McDonough’s nomination was approved by an 87-7 vote.
A longtime federal official, McDonough previously served as chief of staff to former President Barack Obama throughout his second term in office. Prior to that role, McDonough was deputy national security adviser from 2010 to 2013.
In an op-ed for Military Times last December, McDonough said his nomination was a “great honor” and pledged to leverage his government experience to revitalize the department.
“As secretary, I will work to rebuild trust and restore VA as the premier agency for ensuring our veterans overall well-being,” McDonough wrote. “VA will provide world-class health care to meet the specific needs of veterans, drive progress to eliminate veterans homelessness and bring down suicide rates, and create meaningful employment and educational opportunities.”
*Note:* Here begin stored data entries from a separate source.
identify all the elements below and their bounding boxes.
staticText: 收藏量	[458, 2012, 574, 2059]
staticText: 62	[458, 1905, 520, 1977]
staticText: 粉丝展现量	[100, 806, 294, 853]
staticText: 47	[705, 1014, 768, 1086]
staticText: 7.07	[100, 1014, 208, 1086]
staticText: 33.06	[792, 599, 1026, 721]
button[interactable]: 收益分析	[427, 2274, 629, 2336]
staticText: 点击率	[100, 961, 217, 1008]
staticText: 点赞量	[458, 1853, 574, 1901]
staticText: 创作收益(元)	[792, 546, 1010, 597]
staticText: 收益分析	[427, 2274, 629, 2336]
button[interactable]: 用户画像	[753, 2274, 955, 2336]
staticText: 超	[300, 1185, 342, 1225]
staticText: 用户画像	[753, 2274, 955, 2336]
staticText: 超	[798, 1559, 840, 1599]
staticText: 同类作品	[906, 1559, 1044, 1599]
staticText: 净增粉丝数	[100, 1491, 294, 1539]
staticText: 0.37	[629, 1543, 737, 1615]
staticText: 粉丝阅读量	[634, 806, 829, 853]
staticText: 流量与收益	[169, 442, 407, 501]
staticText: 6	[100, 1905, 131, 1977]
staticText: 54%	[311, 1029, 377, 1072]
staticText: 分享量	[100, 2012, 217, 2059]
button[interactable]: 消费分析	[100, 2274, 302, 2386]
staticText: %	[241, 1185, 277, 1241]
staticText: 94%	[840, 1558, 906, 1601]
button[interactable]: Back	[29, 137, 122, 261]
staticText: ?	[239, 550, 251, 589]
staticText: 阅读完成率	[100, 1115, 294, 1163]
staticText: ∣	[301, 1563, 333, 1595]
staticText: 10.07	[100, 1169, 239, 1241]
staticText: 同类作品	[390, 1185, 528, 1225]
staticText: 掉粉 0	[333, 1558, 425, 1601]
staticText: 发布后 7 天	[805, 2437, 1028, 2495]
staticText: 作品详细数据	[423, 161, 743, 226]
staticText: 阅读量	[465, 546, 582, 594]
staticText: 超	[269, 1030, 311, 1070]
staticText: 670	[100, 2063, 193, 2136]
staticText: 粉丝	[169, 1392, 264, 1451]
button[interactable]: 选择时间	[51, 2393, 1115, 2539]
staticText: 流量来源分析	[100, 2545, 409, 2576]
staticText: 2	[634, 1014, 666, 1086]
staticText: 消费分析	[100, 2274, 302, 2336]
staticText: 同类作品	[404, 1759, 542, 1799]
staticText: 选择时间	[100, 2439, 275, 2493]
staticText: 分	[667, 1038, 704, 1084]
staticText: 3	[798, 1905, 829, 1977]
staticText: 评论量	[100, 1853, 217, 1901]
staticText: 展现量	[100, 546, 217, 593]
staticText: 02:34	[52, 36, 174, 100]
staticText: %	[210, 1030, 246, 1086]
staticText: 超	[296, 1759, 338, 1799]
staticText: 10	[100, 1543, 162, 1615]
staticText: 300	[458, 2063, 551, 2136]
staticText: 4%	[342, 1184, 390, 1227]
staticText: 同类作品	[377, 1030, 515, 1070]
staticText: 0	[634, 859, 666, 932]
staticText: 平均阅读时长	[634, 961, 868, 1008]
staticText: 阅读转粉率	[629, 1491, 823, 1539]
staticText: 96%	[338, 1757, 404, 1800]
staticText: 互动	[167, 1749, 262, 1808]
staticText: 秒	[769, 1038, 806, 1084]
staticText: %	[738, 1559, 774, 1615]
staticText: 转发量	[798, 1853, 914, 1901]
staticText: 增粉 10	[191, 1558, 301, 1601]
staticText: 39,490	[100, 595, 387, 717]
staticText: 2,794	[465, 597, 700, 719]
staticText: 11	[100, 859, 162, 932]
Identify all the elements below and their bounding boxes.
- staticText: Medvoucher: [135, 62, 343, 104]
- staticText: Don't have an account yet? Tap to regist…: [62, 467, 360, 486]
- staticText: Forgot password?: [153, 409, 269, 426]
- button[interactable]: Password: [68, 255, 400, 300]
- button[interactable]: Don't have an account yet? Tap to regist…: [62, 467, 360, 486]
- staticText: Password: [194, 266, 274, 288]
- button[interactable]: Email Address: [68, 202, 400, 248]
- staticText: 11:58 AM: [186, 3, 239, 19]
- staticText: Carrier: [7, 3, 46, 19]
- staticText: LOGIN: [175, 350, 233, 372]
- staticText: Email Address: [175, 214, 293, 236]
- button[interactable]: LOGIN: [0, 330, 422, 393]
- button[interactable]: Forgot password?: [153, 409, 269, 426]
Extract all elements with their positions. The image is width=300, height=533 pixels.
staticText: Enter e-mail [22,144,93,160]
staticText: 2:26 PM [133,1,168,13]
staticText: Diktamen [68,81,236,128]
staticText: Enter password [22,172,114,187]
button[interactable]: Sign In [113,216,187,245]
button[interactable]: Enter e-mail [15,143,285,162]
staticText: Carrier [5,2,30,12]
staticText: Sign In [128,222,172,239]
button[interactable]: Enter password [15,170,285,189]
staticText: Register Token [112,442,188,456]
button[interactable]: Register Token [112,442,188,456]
The full Senate voted on McDonough’s candidacy roughly one week after the Veterans’ Affairs Committee unanimously voted to advance his nomination. As VA secretary, McDonough will be responsible for overseeing the federal government’s second-largest department.
McDonough is the second non-veteran to serve as head of Veterans Affairs. Biden’s decision to nominate him for the role drew scrutiny from veterans groups in recent days.
“We were expecting a veteran, maybe a post-9/11 veteran. Maybe a woman veteran,” American Veterans (AMVETS) National Executive Director Joe Chenelly said in a statement to Fox News last December. “Or maybe a veteran who knows the VA exceptionally well.”
McDonough replaces Robert Wilkie, who served as VA secretary under former President Donald Trump.